Consider the following: h={(1,2),(2,4),(3,6),(-1,-2),(-2,-4)}.
a) Explain why h: ℤ --> ℤ does not describe h correctly.
This does not describe the function h correctly because the range of the function h seems to be finite or limited to the set of even integers while the codomain of function h is the set of integers. Since these two aren't equal to each other, then we can't say that h is a function from the set of integers to the set of integers. Is this the correct answer?
b) If the co-domain of h is the set {-4, -2, 0, 2, 4,... , 6}, is h onto?
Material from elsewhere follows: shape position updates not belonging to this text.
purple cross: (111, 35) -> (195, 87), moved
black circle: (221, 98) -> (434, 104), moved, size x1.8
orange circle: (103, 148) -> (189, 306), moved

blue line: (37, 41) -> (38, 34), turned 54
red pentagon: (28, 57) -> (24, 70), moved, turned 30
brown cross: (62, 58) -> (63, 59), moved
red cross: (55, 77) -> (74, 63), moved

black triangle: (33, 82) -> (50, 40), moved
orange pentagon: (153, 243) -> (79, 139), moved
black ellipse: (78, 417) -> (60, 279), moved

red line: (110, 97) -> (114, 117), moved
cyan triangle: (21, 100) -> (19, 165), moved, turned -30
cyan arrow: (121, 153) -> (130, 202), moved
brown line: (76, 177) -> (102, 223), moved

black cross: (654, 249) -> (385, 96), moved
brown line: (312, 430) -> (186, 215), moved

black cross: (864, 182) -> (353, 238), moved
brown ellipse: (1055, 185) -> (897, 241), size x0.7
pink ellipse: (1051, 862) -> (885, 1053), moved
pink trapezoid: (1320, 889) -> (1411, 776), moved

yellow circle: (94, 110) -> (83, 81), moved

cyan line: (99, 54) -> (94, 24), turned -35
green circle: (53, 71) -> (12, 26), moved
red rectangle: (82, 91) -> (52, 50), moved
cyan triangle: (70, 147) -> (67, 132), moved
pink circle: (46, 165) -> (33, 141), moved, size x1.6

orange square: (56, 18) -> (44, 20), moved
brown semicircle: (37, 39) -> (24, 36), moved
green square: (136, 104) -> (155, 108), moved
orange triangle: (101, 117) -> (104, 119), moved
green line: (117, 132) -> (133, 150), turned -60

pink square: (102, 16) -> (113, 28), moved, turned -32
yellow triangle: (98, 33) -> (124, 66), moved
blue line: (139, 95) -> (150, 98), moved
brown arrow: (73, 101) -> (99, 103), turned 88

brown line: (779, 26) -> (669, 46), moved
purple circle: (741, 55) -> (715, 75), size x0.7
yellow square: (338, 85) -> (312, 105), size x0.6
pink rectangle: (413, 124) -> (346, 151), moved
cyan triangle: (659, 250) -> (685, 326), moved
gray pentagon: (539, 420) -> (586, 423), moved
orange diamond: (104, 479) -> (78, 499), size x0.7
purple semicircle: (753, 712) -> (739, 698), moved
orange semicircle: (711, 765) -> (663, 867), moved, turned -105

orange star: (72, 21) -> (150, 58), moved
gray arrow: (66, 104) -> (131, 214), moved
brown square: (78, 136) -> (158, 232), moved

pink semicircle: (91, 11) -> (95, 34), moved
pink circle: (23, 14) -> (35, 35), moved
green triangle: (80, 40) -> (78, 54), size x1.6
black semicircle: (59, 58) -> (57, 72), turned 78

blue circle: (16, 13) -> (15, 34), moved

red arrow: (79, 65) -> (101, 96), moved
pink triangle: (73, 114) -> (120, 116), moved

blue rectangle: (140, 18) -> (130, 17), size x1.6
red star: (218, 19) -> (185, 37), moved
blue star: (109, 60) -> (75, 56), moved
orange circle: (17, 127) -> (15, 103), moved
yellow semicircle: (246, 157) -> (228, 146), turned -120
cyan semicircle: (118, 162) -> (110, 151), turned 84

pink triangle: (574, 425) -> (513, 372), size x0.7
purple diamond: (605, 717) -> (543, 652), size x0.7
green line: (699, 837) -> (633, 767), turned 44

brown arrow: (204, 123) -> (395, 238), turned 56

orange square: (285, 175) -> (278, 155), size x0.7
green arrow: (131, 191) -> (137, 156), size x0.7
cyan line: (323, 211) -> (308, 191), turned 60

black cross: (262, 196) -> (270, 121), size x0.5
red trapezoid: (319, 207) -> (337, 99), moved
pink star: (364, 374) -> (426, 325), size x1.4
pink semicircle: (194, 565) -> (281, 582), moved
Why or why not?
If the co-domain of h is the set given, then this function would not be onto because the range of h is not equal to the codomain given. While each input goes to exactly one input, implying that it is one to one, this function is not onto because not every single element in the codomain was met. Is this a good explanation?
a) Yes, your explanation is correct. The function h={(1,2),(2,4),(3,6),(-1,-2),(-2,-4)} does not describe h correctly as a function from the set of integers to the set of integers. The range of h is limited to the set of even integers, while the codomain is the set of all integers. Since the range and codomain do not match, the function h cannot accurately be described by h: ℤ --> ℤ.
b) Your explanation is partially correct. If the codomain of h is given as the set {-4, -2, 0, 2, 4,..., 6}, then h is not onto. A function is onto if every element in the codomain is hit by the function, meaning that for every output value in the codomain, there exists at least one input value that maps to it. In the given function h, not every element in the codomain set {-4, -2, 0, 2, 4,..., 6} is covered by the range of h. The range of h is only the set {2, 4, 6}, so it does not include {-4, -2, 0}. Therefore, h is not onto.